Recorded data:
# # # # # # #

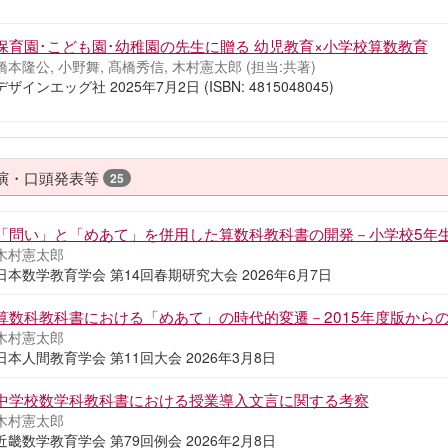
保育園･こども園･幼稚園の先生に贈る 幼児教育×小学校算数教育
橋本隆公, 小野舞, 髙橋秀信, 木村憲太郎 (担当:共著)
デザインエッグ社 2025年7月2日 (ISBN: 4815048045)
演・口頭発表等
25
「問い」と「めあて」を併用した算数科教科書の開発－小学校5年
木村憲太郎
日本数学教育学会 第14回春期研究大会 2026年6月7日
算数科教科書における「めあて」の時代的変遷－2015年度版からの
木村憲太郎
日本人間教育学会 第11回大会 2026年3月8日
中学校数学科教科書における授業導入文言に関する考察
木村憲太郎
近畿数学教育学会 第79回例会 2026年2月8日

# # # # # # #

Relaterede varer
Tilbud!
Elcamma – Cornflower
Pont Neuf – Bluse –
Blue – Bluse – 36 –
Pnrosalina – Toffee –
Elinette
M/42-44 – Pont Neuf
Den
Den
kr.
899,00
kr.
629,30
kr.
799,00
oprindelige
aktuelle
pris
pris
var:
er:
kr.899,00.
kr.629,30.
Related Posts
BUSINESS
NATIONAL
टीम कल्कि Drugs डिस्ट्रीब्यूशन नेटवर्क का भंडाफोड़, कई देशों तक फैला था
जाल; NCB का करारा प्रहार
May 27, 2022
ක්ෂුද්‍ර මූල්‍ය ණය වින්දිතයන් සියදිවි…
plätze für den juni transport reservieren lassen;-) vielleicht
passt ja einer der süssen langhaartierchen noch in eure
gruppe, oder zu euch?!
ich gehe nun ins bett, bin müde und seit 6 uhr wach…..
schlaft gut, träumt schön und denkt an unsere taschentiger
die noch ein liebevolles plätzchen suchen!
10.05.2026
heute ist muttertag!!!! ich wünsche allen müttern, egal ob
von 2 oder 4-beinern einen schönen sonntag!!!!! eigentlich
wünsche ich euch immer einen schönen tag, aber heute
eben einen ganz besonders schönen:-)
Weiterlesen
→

# # # # # # #

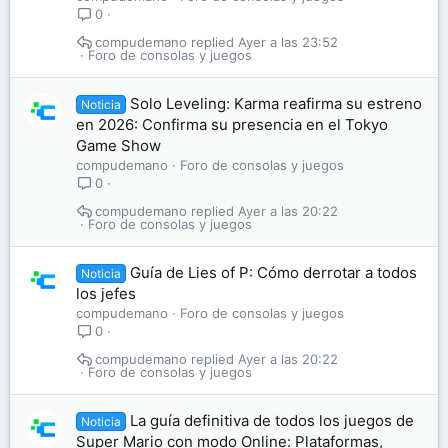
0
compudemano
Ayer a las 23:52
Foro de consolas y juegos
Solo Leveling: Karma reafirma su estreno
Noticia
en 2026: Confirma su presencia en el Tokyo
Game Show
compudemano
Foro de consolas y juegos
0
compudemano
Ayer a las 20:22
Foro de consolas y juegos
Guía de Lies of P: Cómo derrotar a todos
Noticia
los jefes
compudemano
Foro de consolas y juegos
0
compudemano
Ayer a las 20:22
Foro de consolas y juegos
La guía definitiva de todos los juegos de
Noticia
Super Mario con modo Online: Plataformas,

# # # # # # #

All lines in the data above from the one with "保育園･こども園･幼稚園の先生に贈る 幼児教育×小学校算数教育" through the one with "近畿数学教育学会 第79回例会 2026年2月8日" must be repeated exactly, and no others.

保育園･こども園･幼稚園の先生に贈る 幼児教育×小学校算数教育
橋本隆公, 小野舞, 髙橋秀信, 木村憲太郎 (担当:共著)
デザインエッグ社 2025年7月2日 (ISBN: 4815048045)
演・口頭発表等
25
「問い」と「めあて」を併用した算数科教科書の開発－小学校5年
木村憲太郎
日本数学教育学会 第14回春期研究大会 2026年6月7日
算数科教科書における「めあて」の時代的変遷－2015年度版からの
木村憲太郎
日本人間教育学会 第11回大会 2026年3月8日
中学校数学科教科書における授業導入文言に関する考察
木村憲太郎
近畿数学教育学会 第79回例会 2026年2月8日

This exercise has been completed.